YOUR TASK: Out of the material that follows, write out exactly the lines from the line with "Connexion (45, 1872)" to the line with "Accepter (45, 2544)", both ends included, and no others.

GIVEN DATA:

====

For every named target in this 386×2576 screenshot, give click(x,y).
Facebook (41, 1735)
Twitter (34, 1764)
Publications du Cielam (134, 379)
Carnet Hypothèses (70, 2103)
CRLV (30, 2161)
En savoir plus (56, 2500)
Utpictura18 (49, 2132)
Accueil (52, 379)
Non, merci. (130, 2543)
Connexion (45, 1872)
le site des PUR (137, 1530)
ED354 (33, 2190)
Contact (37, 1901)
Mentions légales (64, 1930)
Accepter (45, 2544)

====

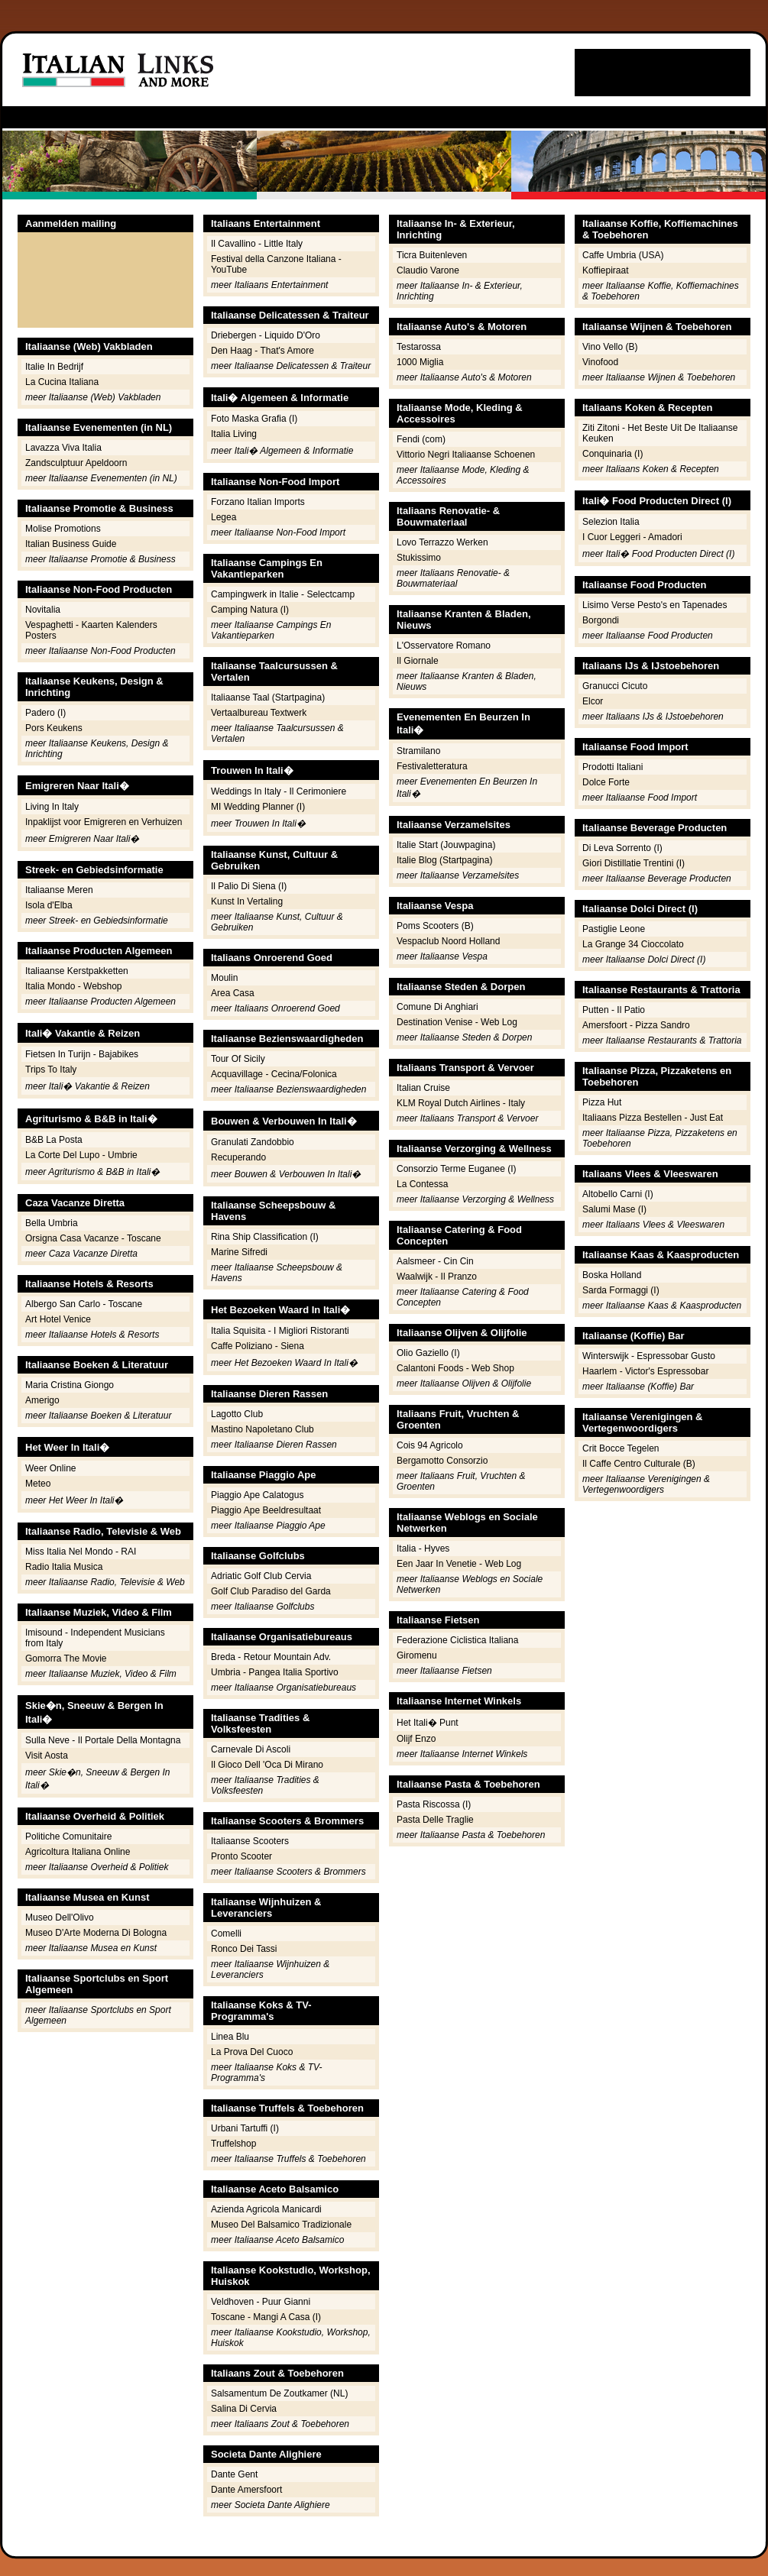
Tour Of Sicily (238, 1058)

====

TASK RESULT:
Connexion (45, 1872)
le site des PUR (137, 1530)
ED354 (33, 2190)
Contact (37, 1901)
Mentions légales (64, 1930)
Accepter (45, 2544)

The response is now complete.